Economist slams AI doom predictions, ‘replacing humans is not innovation’
Dan Davies argues that AI will reshape work but is unlikely to trigger mass unemployment
Dan Davies, an economist and writer, argues that artificial intelligence will not result in widespread job losses because he refutes claims that AI will replace millions of workers.
Davies, through his widely circulated opinion piece, demonstrates that people who fear AI-related job losses fail to understand the actual workings of economic systems and investment processes and business technology implementations.
Will AI replace humans from job market?
His central point is simple: if AI’s main purpose is to replace workers with machines doing the same tasks, that is not real innovation.
Davies stresses that large-scale unemployment cannot persist as a long-term equilibrium. If millions of capable people are jobless, businesses would eventually find ways to employ them profitably. He notes that economic downturns can happen, but they are not new problems created by AI.
He also argues that investment depends on profit expectations. If automation truly wiped out consumer income on a massive scale, demand would collapse. In that scenario, companies would stop investing in new technology, including AI.

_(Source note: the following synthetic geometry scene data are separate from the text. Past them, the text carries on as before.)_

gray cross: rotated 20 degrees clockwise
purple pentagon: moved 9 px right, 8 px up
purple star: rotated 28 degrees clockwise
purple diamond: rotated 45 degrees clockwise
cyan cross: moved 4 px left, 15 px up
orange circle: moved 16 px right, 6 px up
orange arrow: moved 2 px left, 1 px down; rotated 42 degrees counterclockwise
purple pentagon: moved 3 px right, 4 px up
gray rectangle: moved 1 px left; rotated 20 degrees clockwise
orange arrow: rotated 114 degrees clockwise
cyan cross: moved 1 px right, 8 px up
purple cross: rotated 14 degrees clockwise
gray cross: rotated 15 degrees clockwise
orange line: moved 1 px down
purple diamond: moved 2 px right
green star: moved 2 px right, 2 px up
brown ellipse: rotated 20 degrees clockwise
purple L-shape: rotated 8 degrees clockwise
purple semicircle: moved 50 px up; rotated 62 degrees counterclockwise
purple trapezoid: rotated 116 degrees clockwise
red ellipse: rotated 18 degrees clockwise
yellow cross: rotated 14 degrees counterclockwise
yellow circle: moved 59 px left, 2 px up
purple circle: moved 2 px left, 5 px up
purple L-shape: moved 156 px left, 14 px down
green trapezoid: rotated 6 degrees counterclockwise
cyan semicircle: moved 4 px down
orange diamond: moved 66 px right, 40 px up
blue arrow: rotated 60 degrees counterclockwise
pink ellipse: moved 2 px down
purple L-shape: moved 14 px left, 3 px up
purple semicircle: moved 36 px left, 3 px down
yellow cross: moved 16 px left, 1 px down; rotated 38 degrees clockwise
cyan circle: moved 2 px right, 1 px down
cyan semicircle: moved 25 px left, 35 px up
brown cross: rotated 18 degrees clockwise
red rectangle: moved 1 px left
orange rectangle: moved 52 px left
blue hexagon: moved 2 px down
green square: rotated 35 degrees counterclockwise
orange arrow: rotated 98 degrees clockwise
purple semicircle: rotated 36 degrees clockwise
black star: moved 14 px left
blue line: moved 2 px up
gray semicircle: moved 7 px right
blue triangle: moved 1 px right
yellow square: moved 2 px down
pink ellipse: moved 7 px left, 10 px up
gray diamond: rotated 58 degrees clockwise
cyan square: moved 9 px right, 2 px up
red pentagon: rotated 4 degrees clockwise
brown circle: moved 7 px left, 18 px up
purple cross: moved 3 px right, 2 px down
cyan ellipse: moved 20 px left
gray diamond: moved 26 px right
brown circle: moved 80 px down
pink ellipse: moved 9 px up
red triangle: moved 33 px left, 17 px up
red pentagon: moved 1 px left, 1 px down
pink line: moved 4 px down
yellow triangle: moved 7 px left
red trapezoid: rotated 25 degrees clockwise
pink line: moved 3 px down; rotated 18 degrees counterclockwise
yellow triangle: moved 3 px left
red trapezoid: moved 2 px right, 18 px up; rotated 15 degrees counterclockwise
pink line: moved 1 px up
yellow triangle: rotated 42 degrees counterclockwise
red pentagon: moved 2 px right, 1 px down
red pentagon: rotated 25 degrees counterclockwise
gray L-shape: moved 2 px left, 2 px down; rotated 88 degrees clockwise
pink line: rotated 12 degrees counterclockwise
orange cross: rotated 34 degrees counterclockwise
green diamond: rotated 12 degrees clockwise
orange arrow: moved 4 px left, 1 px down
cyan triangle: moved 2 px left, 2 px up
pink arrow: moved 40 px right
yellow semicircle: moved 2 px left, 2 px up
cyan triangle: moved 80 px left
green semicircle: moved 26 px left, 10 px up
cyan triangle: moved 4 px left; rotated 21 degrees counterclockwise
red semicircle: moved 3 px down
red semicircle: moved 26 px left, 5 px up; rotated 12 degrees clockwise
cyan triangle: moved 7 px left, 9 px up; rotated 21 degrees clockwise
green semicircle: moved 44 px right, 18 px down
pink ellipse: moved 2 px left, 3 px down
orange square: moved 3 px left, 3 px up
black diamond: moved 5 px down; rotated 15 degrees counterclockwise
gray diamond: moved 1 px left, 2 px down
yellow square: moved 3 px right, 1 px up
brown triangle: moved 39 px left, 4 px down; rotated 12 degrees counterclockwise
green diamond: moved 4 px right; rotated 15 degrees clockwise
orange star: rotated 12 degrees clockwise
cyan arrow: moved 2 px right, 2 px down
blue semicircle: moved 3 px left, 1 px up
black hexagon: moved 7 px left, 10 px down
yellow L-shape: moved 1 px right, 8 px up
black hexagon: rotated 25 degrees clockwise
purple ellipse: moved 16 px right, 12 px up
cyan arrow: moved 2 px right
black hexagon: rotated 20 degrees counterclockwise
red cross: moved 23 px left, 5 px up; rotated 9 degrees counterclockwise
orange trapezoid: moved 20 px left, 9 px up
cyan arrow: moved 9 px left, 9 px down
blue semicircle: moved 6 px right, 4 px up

According to Davies, productivity tools such as large language models may speed up tasks, but that does not automatically eliminate jobs. Organisations will keep increasing their production capacity until they reach their newest operational limitations.
When one bottleneck disappears, another emerges, which needs human operators to handle the situation. The researcher shows how artificial intelligence technology helps to accelerate work processes by presenting financial model development examples. The organisation needs to hire more employees because their operational requirements have increased and their output needs to be more sophisticated.
Davies suggests AI may make office jobs less tedious rather than obsolete. Routine administrative work could become faster and more efficient. However, time saved does not automatically translate into fewer roles, as labour is not easily interchangeable.